Uses GenForm to generate chemical formula candidates.

generateFormulasGenForm(fGroups, ...)

# S4 method for class 'featureGroups'
generateFormulasGenForm(
  fGroups,
  MSPeakLists,
  relMzDev = 5,
  adduct = NULL,
  elements = "CHNOP",
  hetero = TRUE,
  oc = FALSE,
  thrMS = NULL,
  thrMSMS = NULL,
  thrComb = NULL,
  maxCandidates = Inf,
  extraOpts = NULL,
  calculateFeatures = TRUE,
  featThreshold = 0,
  featThresholdAnn = 0.75,
  absAlignMzDev = 0.002,
  MSMode = "both",
  isolatePrec = TRUE,
  timeout = 120,
  topMost = 50,
  batchSize = 8
)

# S4 method for class 'featureGroupsSet'
generateFormulasGenForm(
  fGroups,
  MSPeakLists,
  relMzDev = 5,
  adduct = NULL,
  ...,
  setThreshold = 0,
  setThresholdAnn = 0,
  setAvgSpecificScores = FALSE
)

Arguments

fGroups

featureGroups object for which formulae should be generated. This should be the same or a subset of the object that was used to create the specified MSPeakLists. In the case of a subset only the remaining feature groups in the subset are considered.

...

Further arguments passed to the non-sets workflow method.

MSPeakLists

An MSPeakLists object that was generated for the supplied fGroups.

relMzDev

Maximum relative deviation between the measured and candidate formula m/z values (in ppm). Sets the ppm command line option.

adduct

An adduct object (or something that can be converted to it with as.adduct). Examples: "[M-H]-", "[M+Na]+". If the featureGroups object has adduct annotations then these are used if adducts=NULL.

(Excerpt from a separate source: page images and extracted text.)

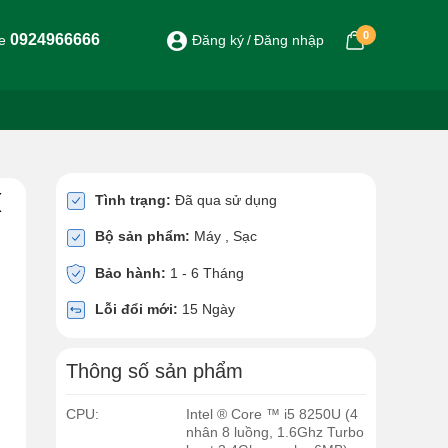
0
0924966666
ne
Đăng ký
Đăng nhập
(
Tình trạng:
Đã qua sử dụng
Bộ sản phẩm:
Máy , Sạc
Bảo hành:
1 - 6 Tháng
Lỗi đổi mới:
15 Ngày
Thông số sản phẩm
CPU:
Intel ® Core ™ i5 8250U (4
nhân 8 luồng, 1.6Ghz Turbo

The adduct argument is not supported for sets workflows, since the adduct annotations will then always be used.

elements

Elements to be considered for formulae calculation. This will heavily affects the number of candidates! Always try to work with a minimal set by excluding elements you don't expect. Sets the el command line option.

hetero

Only consider formulae with at least one hetero atom. Sets the het commandline option.

oc

Only consider organic formulae (i.e. with at least one carbon atom). Sets the oc commandline option.

thrMS, thrMSMS, thrComb

Sets the thresholds for the GenForm MS score (isoScore), MS/MS score (MSMSScore) and combined score (combMatch). Sets the thms/thmsms/thcomb command line options, respectively. Set to NULL for no threshold.

maxCandidates

If this number of candidates are found then GenForm aborts any further formula calculations. The number of candidates is determined after any formula filters, hence, the properties and 'quality' of the candidates is influenced by options such as oc and thrMS arguments. Note that this is different than topMost, which selects the candidates after GenForm finished. Sets the max command line option. Set to 0 or Inf for no maximum.

extraOpts

An optional character vector with any other command line options that will be passed to GenForm. See the GenForm options section for all available command line options.

calculateFeatures

If TRUE fomulae are first calculated for all features prior to feature group assignment (see Candidate assignment in generateFormulas).

featThreshold

If calculateFeatures=TRUE: minimum presence (0-1) of a formula in all features before it is considered as a candidate for a feature group. For instance, featThreshold=0.75 dictates that a formula should be present in at least 75% of the features inside a feature group.

featThresholdAnn

As featThreshold, but only considers features with annotations. For instance, featThresholdAnn=0.75 dictates that a formula should be present in at least 75% of the features with annotations inside a feature group. @param topMost Only keep this number of candidates (per feature group) with highest score.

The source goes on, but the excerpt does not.